[Task to carry out] The answer must consist of every line from the data that holds the string "Heuschnupfen".

[Page-level text extractions]
=== Begin Enclosure ===

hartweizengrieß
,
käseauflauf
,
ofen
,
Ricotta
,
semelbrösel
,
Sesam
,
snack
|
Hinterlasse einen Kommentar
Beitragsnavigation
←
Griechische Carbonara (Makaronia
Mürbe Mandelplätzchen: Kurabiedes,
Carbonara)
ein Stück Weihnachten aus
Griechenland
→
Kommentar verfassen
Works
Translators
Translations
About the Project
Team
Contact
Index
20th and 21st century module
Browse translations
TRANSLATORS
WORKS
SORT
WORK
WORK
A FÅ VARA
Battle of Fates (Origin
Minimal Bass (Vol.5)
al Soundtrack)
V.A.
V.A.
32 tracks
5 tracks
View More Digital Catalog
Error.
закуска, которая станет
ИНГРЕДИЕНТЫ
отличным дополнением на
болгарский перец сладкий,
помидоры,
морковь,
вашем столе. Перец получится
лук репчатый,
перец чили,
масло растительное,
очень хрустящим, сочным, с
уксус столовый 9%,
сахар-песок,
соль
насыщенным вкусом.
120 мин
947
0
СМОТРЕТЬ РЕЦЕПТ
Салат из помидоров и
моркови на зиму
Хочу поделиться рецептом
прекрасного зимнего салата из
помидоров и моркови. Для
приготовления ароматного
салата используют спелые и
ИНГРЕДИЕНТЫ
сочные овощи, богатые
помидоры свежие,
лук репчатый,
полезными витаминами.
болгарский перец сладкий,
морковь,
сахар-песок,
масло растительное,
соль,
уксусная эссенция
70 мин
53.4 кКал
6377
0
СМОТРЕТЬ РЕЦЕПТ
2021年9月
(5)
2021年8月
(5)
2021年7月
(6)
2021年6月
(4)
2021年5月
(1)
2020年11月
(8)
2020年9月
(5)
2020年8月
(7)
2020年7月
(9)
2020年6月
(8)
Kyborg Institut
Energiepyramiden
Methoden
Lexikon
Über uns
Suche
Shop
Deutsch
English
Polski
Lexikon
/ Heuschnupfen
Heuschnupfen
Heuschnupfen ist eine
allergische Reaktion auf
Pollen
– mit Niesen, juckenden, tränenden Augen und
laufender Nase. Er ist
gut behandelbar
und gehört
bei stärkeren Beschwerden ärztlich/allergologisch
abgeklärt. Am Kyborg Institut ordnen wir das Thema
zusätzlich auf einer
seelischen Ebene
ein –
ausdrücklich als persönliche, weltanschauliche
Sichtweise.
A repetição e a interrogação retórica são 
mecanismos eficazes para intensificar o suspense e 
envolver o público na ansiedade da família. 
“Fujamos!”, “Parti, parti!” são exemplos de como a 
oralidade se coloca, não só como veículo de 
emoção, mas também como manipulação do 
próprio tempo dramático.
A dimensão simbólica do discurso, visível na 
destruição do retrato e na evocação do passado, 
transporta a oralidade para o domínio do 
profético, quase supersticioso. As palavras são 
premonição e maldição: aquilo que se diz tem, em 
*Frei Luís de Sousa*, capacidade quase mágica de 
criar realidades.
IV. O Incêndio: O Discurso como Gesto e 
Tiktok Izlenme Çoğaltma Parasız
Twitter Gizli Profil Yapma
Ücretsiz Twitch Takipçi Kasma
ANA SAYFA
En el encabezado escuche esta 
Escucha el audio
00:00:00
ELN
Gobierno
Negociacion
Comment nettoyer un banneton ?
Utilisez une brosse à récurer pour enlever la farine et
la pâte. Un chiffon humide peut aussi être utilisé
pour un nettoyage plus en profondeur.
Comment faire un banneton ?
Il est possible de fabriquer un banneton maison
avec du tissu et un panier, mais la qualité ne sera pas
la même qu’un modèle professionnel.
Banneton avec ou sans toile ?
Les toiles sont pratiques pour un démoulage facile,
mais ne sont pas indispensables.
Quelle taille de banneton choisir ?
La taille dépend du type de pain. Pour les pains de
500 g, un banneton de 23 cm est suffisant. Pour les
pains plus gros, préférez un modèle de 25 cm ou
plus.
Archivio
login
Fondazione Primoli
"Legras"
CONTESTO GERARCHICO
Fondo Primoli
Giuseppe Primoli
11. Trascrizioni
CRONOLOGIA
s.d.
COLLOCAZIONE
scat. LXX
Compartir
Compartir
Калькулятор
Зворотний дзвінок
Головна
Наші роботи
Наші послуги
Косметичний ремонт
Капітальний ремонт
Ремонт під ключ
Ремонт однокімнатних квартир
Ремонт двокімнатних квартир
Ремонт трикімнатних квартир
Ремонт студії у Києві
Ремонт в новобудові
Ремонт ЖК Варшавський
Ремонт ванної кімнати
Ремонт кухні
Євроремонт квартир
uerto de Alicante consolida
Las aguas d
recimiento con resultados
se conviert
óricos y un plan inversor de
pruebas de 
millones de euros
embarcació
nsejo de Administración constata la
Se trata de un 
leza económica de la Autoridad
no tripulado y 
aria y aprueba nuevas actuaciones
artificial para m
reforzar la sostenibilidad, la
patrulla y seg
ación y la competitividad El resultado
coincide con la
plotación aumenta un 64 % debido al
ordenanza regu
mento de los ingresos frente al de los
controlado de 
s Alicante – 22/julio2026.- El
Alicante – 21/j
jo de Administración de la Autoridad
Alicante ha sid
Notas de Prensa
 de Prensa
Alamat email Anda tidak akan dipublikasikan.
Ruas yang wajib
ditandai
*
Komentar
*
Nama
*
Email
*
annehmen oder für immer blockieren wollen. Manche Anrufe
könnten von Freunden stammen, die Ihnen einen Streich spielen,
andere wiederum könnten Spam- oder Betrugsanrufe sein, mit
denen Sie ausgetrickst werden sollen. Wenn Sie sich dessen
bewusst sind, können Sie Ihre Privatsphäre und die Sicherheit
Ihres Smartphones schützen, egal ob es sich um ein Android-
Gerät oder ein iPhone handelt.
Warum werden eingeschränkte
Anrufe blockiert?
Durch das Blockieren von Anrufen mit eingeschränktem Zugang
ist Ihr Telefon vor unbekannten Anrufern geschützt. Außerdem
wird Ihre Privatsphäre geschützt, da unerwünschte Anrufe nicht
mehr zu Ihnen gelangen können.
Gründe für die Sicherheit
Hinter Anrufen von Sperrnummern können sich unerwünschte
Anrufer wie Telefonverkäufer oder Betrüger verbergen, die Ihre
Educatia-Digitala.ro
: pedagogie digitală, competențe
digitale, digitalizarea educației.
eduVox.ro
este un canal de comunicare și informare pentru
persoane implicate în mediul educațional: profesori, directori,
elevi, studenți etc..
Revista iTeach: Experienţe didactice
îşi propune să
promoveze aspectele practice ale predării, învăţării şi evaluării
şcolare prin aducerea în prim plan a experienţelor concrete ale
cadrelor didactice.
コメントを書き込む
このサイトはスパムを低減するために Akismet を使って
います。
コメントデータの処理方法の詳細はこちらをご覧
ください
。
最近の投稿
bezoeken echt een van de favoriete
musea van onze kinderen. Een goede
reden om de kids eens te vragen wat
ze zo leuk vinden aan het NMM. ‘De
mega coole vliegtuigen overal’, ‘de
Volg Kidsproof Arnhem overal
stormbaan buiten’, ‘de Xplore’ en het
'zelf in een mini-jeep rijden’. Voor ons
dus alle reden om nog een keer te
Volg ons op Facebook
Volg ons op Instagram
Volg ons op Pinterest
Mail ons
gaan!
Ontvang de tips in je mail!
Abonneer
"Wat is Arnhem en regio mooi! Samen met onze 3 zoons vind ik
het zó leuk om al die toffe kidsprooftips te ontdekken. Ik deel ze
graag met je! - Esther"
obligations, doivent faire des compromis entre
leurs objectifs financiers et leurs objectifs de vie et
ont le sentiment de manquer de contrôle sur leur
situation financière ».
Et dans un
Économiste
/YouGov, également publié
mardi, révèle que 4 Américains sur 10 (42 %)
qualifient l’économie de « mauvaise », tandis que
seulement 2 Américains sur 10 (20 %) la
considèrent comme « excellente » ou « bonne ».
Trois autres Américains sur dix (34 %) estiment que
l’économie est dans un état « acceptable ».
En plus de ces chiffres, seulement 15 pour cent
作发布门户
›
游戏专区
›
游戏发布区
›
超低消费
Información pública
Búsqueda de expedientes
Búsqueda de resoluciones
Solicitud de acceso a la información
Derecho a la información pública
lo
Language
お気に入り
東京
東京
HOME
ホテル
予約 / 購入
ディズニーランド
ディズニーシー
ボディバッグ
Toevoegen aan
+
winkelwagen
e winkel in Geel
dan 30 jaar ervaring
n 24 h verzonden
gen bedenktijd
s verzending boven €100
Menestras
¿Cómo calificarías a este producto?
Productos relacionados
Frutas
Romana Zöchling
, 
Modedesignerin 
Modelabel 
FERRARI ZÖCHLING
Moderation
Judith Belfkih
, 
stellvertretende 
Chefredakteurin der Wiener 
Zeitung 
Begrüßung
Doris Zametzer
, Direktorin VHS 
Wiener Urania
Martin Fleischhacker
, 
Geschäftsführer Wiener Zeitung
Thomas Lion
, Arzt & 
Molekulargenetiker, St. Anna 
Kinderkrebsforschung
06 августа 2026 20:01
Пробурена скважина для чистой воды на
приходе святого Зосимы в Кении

=== End Enclosure ===

[Task output]
/ Heuschnupfen
Heuschnupfen
Heuschnupfen ist eine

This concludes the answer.